If you want to read about nature, and really be there, if you want to read amazingly lyrical depictions of wildlife and landscape and to discover poetic notes on the interactions of humans in those landscapes, read Peter Matthiessen. I don't know if he ever wrote a clunker, for in both his fiction and non-fiction, I never read a book I didn't marvel upon. RIP, Peter.

My second hero was not as prolific or as famous as Matthiessen. Jonathan Schell, author of THE FATE OF THE EARTH, took on the heaviest, most depressing, and most important problem facing modern civilization: nuclear weapons and nuclear war. FATE was published in 1982, when Reagan was at his extreme right-wing, arms-rattling stage. The book outlined very clearly the cruel outcome of a nuclear war, including the inevitable nuclear winter it would engender, with resulting crop failures and famines for many years.

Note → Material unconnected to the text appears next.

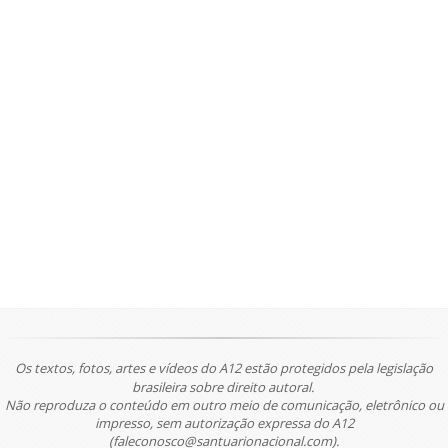
Os textos, fotos, artes e vídeos do A12 estão protegidos pela legislação
brasileira sobre direito autoral.
Não reproduza o conteúdo em outro meio de comunicação, eletrônico ou
impresso, sem autorização expressa do A12
(faleconosco@santuarionacional.com).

Schell's death came just as Russian troops invaded Crimea last month, and worldwide fears of Cold War revival sparked once again among all of us. I'll never forget the warnings we received in grade school about what to do in case of nuclear attack: hide under your desk, keep your eyes shut, etc. Even at age 11, when the Cuban Missile Crisis was ongoing and the US and the Soviet Union were at hair trigger, holding hostage humanity, I and my classmates, mere children, knew nothing was going to save us. That was when I realized adults were really incompetent idiots.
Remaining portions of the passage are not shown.